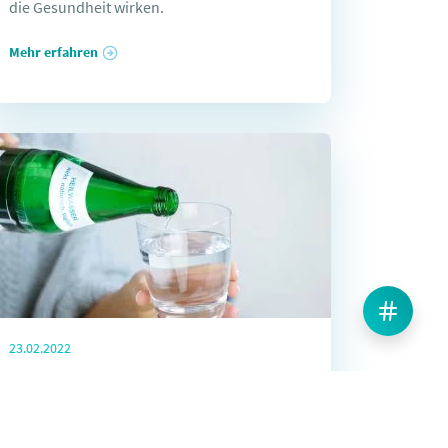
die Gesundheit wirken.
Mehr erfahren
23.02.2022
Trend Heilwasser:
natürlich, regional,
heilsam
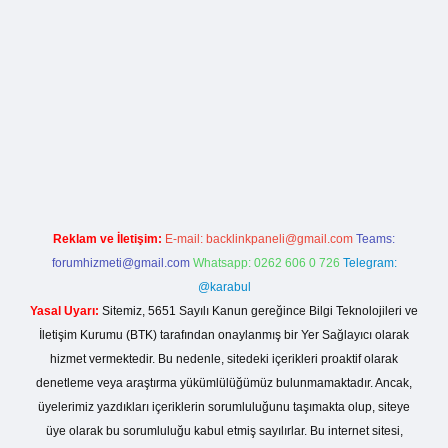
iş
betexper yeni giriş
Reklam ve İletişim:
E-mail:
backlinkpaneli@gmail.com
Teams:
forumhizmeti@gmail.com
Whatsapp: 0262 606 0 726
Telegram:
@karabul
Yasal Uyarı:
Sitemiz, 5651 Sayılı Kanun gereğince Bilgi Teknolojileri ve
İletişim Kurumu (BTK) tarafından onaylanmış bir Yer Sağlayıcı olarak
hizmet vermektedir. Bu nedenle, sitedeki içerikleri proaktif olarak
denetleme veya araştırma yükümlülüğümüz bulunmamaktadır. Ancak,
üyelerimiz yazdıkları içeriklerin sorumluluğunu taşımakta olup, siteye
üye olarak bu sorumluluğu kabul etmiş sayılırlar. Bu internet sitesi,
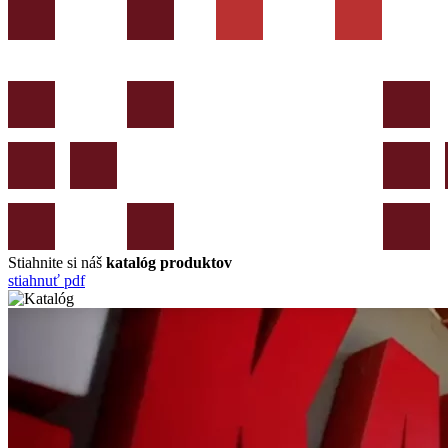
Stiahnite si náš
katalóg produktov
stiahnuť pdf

☆ ☆ ☆ ☆ ☆

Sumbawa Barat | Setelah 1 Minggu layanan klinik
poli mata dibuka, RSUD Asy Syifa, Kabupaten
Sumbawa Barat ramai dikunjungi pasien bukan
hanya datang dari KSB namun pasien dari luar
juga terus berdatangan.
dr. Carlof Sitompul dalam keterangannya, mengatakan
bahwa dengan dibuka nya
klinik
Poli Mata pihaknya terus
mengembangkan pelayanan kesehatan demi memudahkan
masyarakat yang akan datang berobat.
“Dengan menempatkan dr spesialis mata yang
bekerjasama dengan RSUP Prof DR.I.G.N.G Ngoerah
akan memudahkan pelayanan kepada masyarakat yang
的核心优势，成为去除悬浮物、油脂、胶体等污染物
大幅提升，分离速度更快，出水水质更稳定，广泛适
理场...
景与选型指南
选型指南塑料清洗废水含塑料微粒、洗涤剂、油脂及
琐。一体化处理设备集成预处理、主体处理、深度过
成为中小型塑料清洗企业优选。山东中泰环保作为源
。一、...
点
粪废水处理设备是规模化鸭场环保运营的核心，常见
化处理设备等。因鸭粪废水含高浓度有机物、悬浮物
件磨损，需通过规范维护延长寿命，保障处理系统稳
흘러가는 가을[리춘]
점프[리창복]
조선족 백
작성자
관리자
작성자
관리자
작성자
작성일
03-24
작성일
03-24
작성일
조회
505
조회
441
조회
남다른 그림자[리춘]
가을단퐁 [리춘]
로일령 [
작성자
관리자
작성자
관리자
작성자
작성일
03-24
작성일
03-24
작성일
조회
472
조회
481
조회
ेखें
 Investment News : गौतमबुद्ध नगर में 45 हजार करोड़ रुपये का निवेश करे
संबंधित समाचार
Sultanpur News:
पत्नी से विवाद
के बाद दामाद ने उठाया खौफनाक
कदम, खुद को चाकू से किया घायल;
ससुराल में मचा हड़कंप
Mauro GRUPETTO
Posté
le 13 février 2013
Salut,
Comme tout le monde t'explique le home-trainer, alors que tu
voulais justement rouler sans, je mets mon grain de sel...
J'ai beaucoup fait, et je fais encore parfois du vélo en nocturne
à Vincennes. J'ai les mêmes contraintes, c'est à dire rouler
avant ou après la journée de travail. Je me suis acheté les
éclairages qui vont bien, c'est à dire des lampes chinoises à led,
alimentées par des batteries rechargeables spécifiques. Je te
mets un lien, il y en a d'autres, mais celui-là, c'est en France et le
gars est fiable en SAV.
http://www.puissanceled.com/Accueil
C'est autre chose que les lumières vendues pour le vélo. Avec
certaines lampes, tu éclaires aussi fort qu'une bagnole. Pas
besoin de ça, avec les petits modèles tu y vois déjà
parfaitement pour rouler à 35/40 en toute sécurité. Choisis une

☆ ☆ ☆ ☆ ☆

WHAT IS EXPECTED:
Among the lines above, find the one with "ससुराल में मचा हड़कंप" and the one with "parfaitement pour rouler". Quote both and everything between them, exactly.

EXPECTED ANSWER:
ससुराल में मचा हड़कंप
Mauro GRUPETTO
Posté
le 13 février 2013
Salut,
Comme tout le monde t'explique le home-trainer, alors que tu
voulais justement rouler sans, je mets mon grain de sel...
J'ai beaucoup fait, et je fais encore parfois du vélo en nocturne
à Vincennes. J'ai les mêmes contraintes, c'est à dire rouler
avant ou après la journée de travail. Je me suis acheté les
éclairages qui vont bien, c'est à dire des lampes chinoises à led,
alimentées par des batteries rechargeables spécifiques. Je te
mets un lien, il y en a d'autres, mais celui-là, c'est en France et le
gars est fiable en SAV.
http://www.puissanceled.com/Accueil
C'est autre chose que les lumières vendues pour le vélo. Avec
certaines lampes, tu éclaires aussi fort qu'une bagnole. Pas
besoin de ça, avec les petits modèles tu y vois déjà
parfaitement pour rouler à 35/40 en toute sécurité. Choisis une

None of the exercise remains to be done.